What I wish I knew before I self published (self publishing is great)
I skipped this step, and I should never have. I didn’t really understand the difference between an arc reader and a beta reader. Beta readers provide feedback about your book and this can be so helpful. No, your editor is not the only source you can get for feedback. Having multiple people (beta readers) looking over it not for editing purposes but for the overall experience is so important.
2. The Timing:
Finish the editing process and proofreading process. Wait two weeks. Read it over one more time. THEN publish your book.
3. Does the writing quality of the first draft matter?
The first draft doesn’t have to be a big mess. You can write eloquently in the first draft and you should attempt to. This can help you build the right foundation for your book. Look at it like building a house. Is it better to build a solid foundation or a crumbled one?
And this doesn't mean that your first draft needs to be perfect--a first draft is usually anything but! But building the foundation for your book happens here, so do try to write well. It'll save you time later!

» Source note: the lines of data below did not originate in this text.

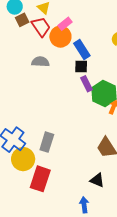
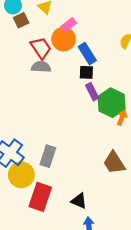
red trapezoid: (41, 27) -> (41, 48), moved
black triangle: (97, 180) -> (79, 201), moved

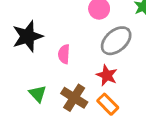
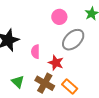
red star: (107, 75) -> (56, 63), moved

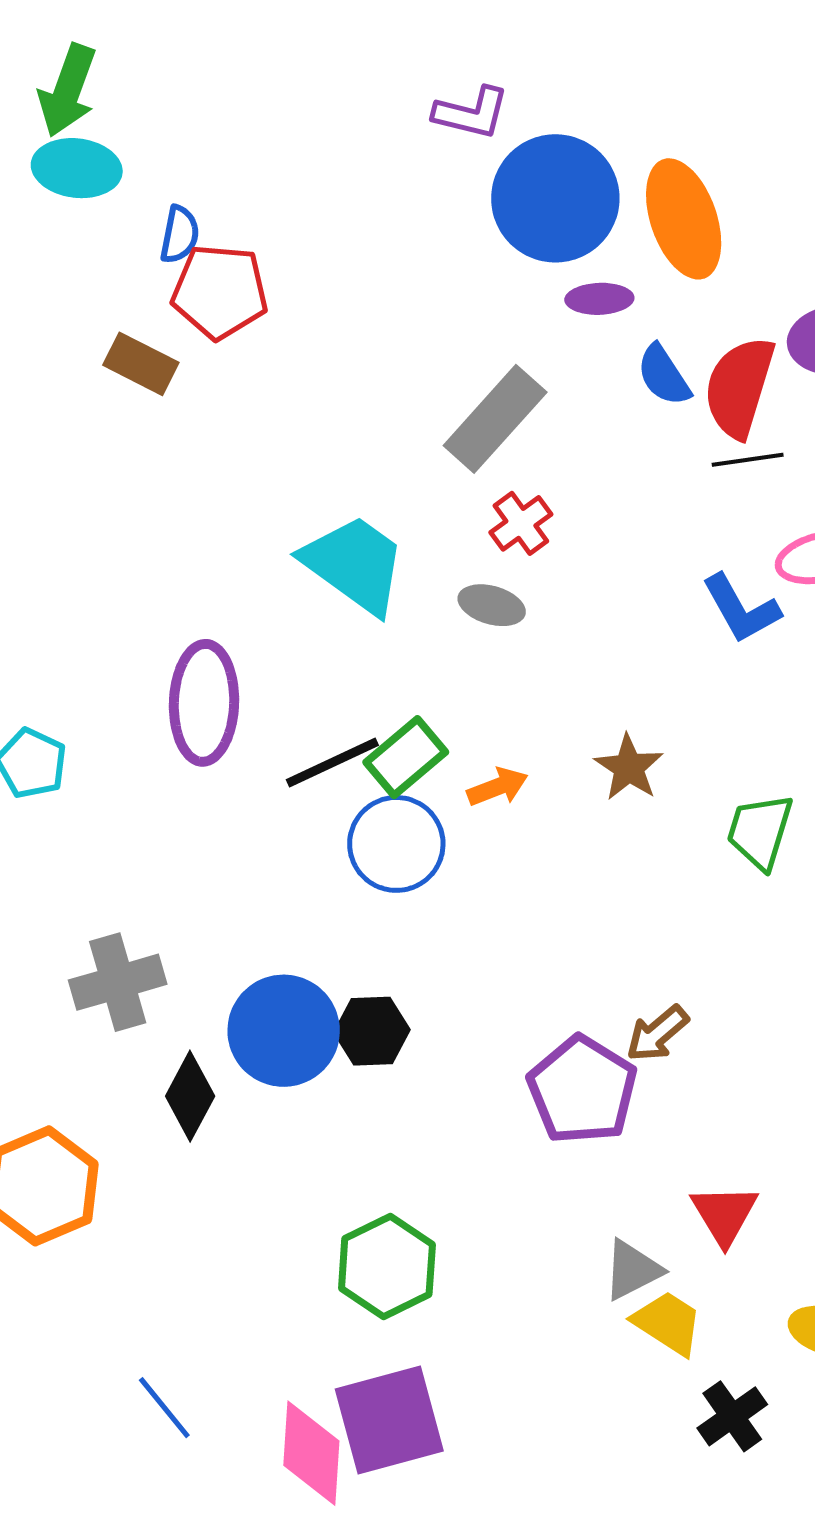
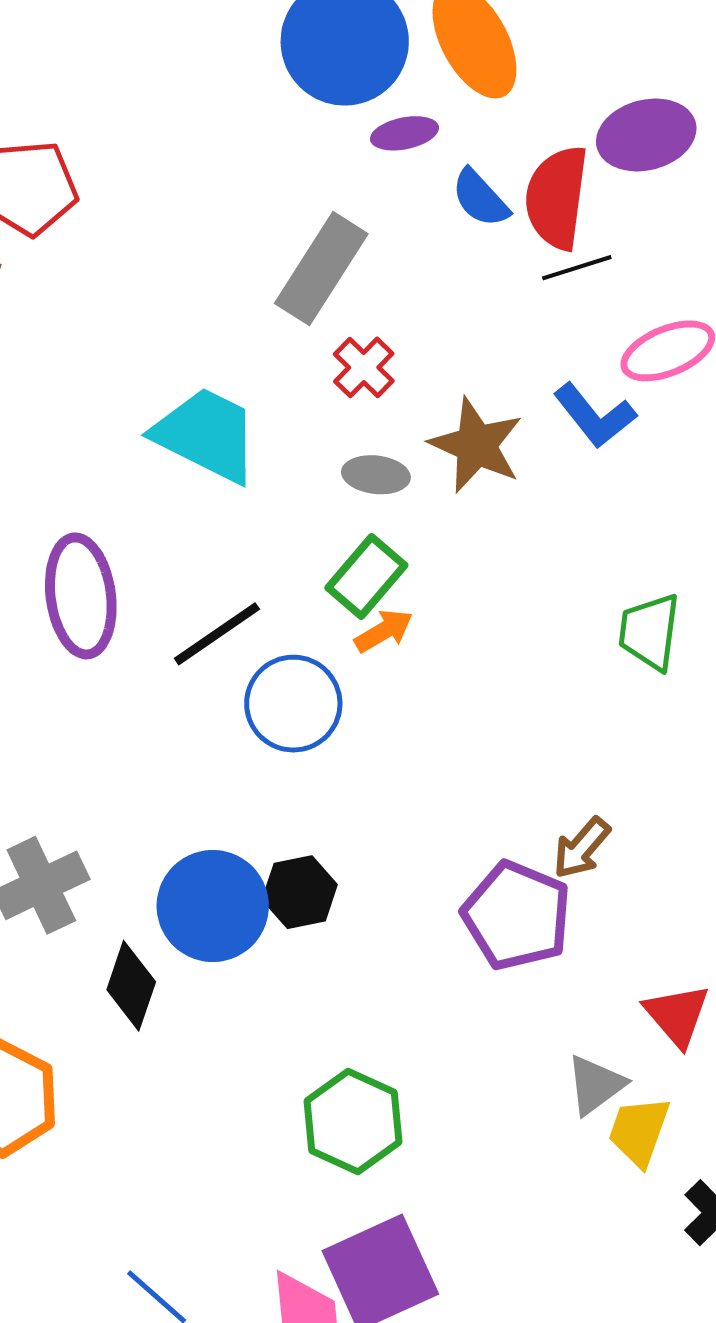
gray ellipse: (492, 605) -> (376, 475), moved
green rectangle: (406, 757) -> (366, 576), moved
brown star: (629, 767) -> (476, 445), moved, size x1.4
yellow trapezoid: (668, 1323) -> (639, 1131), turned -94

4. Know your Grammar Rules!!!
Know your grammar rules before attempting the first draft. I’d recommend reading up on comma placement because this is crucial to saving you time. Also look up what proper dialogue and dialogue tags look like. Trust me it’ll save you time later. There was nothing more discouraging than when I realized I had done my dialogue tags incorrectly through the first draft.
5. Setting the Scene:
Don’t overlook scenery, details. Really imagine what the scenes will look like and then try to describe what you’re seeing. If you can’t picture it, neither can your readers. This will take time for you to sit down and try to think it all up.